• _DATA RECORDS_:
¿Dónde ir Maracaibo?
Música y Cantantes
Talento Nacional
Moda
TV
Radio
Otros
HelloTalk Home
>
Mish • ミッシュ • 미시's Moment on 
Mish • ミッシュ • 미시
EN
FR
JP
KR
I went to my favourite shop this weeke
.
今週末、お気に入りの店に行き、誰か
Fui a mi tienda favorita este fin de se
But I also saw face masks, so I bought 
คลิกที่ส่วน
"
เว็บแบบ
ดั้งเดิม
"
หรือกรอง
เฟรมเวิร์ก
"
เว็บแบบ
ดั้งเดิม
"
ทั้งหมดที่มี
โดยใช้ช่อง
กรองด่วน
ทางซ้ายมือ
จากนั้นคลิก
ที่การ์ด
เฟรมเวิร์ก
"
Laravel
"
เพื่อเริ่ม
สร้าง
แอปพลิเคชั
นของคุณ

• _TRY IT_:
Each line of the material should be returned exactly as it stands.

• _REPLY TO THE TASK_:
¿Dónde ir Maracaibo?
Música y Cantantes
Talento Nacional
Moda
TV
Radio
Otros
HelloTalk Home
>
Mish • ミッシュ • 미시's Moment on 
Mish • ミッシュ • 미시
EN
FR
JP
KR
I went to my favourite shop this weeke
.
今週末、お気に入りの店に行き、誰か
Fui a mi tienda favorita este fin de se
But I also saw face masks, so I bought 
คลิกที่ส่วน
"
เว็บแบบ
ดั้งเดิม
"
หรือกรอง
เฟรมเวิร์ก
"
เว็บแบบ
ดั้งเดิม
"
ทั้งหมดที่มี
โดยใช้ช่อง
กรองด่วน
ทางซ้ายมือ
จากนั้นคลิก
ที่การ์ด
เฟรมเวิร์ก
"
Laravel
"
เพื่อเริ่ม
สร้าง
แอปพลิเคชั
นของคุณ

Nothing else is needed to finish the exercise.